> _About this task_: Take the line that contains "050 817 49 94" as the start and the last line of the entries as the end, and print both and everything between them exactly, without the pictures.

> _Supplied records_:
------

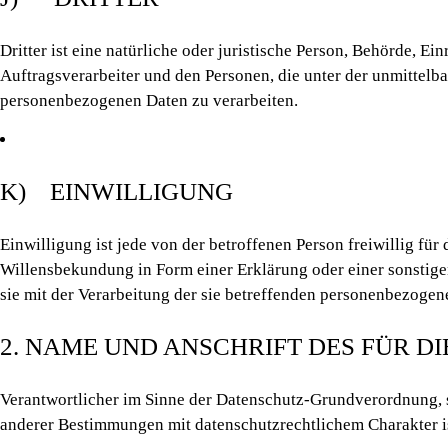
Dritter ist eine natürliche oder juristische Person, Behörde, E
Auftragsverarbeiter und den Personen, die unter der unmittelba
personenbezogenen Daten zu verarbeiten.
K) EINWILLIGUNG
Einwilligung ist jede von der betroffenen Person freiwillig fü
Willensbekundung in Form einer Erklärung oder einer sonstigen
sie mit der Verarbeitung der sie betreffenden personenbezogen
2. NAME UND ANSCHRIFT DES FÜR 
Verantwortlicher im Sinne der Datenschutz-Grundverordnung, 
anderer Bestimmungen mit datenschutzrechtlichem Charakter is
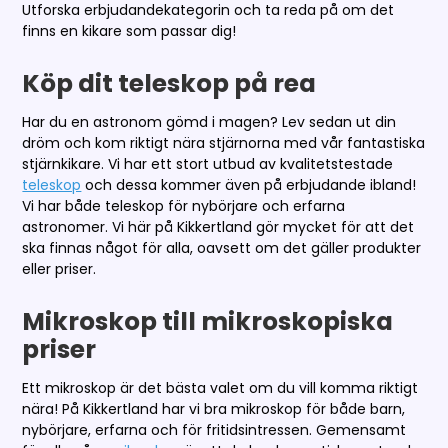
Utforska erbjudandekategorin och ta reda på om det
finns en kikare som passar dig!
Köp dit teleskop på rea
Har du en astronom gömd i magen? Lev sedan ut din
dröm och kom riktigt nära stjärnorna med vår fantastiska
stjärnkikare. Vi har ett stort utbud av kvalitetstestade
teleskop
och dessa kommer även på erbjudande ibland!
Vi har både teleskop för nybörjare och erfarna
astronomer. Vi här på Kikkertland gör mycket för att det
ska finnas något för alla, oavsett om det gäller produkter
eller priser.
Mikroskop till mikroskopiska
priser
Ett mikroskop är det bästa valet om du vill komma riktigt
nära! På Kikkertland har vi bra mikroskop för både barn,
nybörjare, erfarna och för fritidsintressen. Gemensamt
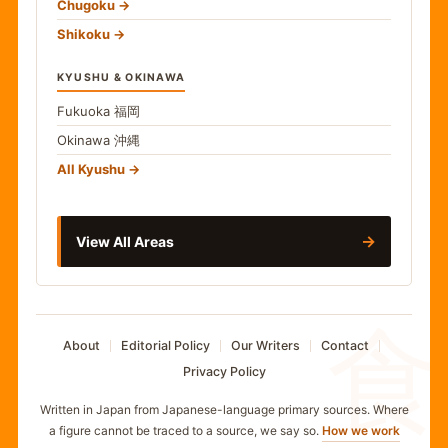
Chugoku
Shikoku
KYUSHU & OKINAWA
Fukuoka
福岡
Okinawa
沖縄
All Kyushu
→
View All Areas
食
About
Editorial Policy
Our Writers
Contact
Privacy Policy
Written in Japan from Japanese-language primary sources. Where
a figure cannot be traced to a source, we say so.
How we work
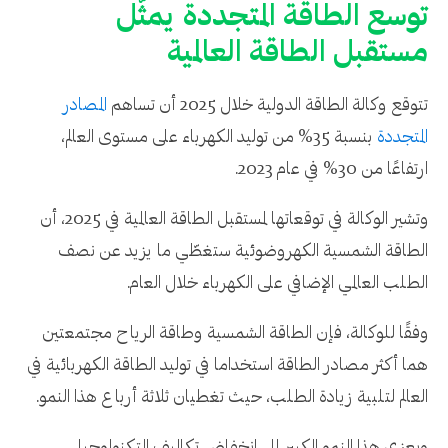
توسع الطاقة المتجددة يمثّل
مستقبل الطاقة العالمية
تتوقع وكالة الطاقة الدولية خلال 2025 أن تساهم
المصادر
المتجددة
بنسبة 35% من توليد الكهرباء على مستوى العالم،
ارتفاعًا من 30% في عام 2023.
وتشير الوكالة في توقعاتها لمستقبل الطاقة العالمية في 2025، أن
الطاقة الشمسية الكهروضوئية ستغطّي ما يزيد عن نصف
الطلب العالمي الإضافي على الكهرباء خلال العام.
وفقًا للوكالة، فإن الطاقة الشمسية وطاقة الرياح مجتمعتين
هما أكثر مصادر الطاقة استخداما في توليد الطاقة الكهربائية في
العالم لتلبية زيادة الطلب، حيث تغطيان ثلاثة أرباع هذا النمو.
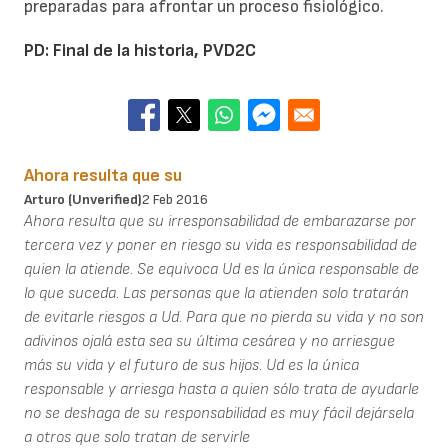
preparadas para afrontar un proceso fisiológico.
PD: Final de la historia, PVD2C
Ahora resulta que su
Arturo (unverified)
2 Feb 2016
Ahora resulta que su irresponsabilidad de embarazarse por
tercera vez y poner en riesgo su vida es responsabilidad de
quien la atiende. Se equivoca Ud es la única responsable de
lo que suceda. Las personas que la atienden solo tratarán
de evitarle riesgos a Ud. Para que no pierda su vida y no son
adivinos ojalá esta sea su última cesárea y no arriesgue
más su vida y el futuro de sus hijos. Ud es la única
responsable y arriesga hasta a quien sólo trata de ayudarle
no se deshaga de su responsabilidad es muy fácil dejársela
a otros que solo tratan de servirle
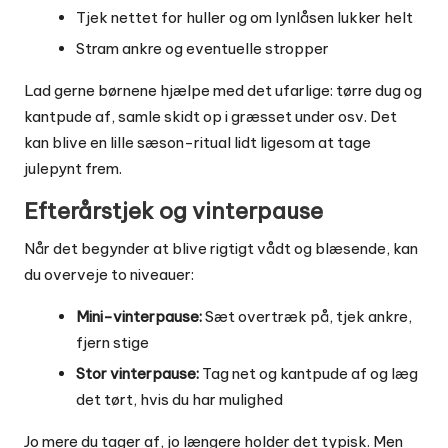
Tjek nettet for huller og om lynlåsen lukker helt
Stram ankre og eventuelle stropper
Lad gerne børnene hjælpe med det ufarlige: tørre dug og
kantpude af, samle skidt op i græsset under osv. Det
kan blive en lille sæson-ritual lidt ligesom at tage
julepynt frem.
Efterårstjek og vinterpause
Når det begynder at blive rigtigt vådt og blæsende, kan
du overveje to niveauer:
Mini-vinterpause:
Sæt overtræk på, tjek ankre,
fjern stige
Stor vinterpause:
Tag net og kantpude af og læg
det tørt, hvis du har mulighed
Jo mere du tager af, jo længere holder det typisk. Men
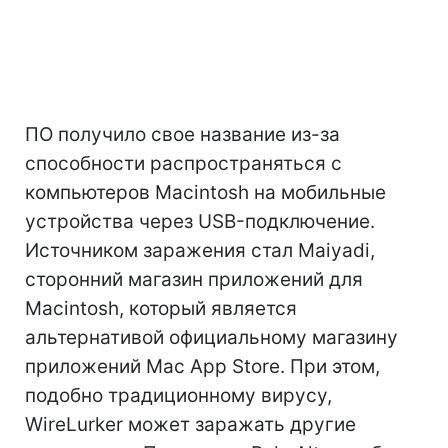
ПО получило свое название из-за
способности распространяться с
компьютеров Macintosh на мобильные
устройства через USB-подключение.
Источником заражения стал Maiyadi,
сторонний магазин приложений для
Macintosh, который является
альтернативой официальному магазину
приложений Mac App Store. При этом,
подобно традиционному вирусу,
WireLurker может заражать другие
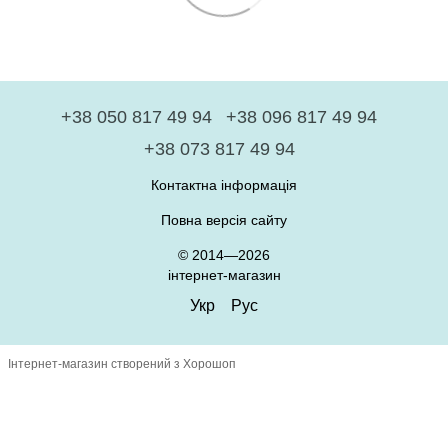
+38 050 817 49 94
+38 096 817 49 94
+38 073 817 49 94
Контактна інформація
Повна версія сайту
© 2014—2026
інтернет-магазин
Укр
Рус
Інтернет-магазин створений з Хорошоп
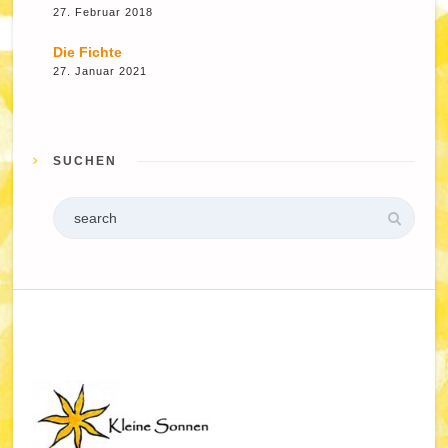
27. Februar 2018
Die Fichte
27. Januar 2021
SUCHEN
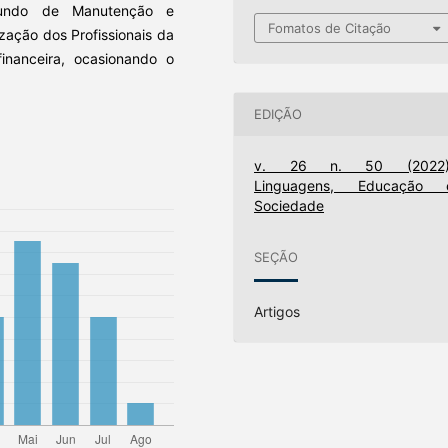
Fundo de Manutenção e
Fomatos de Citação
zação dos Profissionais da
nanceira, ocasionando o
EDIÇÃO
v. 26 n. 50 (2022)
Linguagens, Educação 
Sociedade
SEÇÃO
Artigos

------

> _Solution below_:
+38 050 817 49 94
+38 096 817 49 94
+38 073 817 49 94
Контактна інформація
Повна версія сайту
© 2014—2026
інтернет-магазин
Укр
Рус
Інтернет-магазин створений з Хорошоп
27. Februar 2018
Die Fichte
27. Januar 2021
SUCHEN
Fundo de Manutenção e
Fomatos de Citação
zação dos Profissionais da
nanceira, ocasionando o
EDIÇÃO
v. 26 n. 50 (2022)
Linguagens, Educação 
Sociedade
SEÇÃO
Artigos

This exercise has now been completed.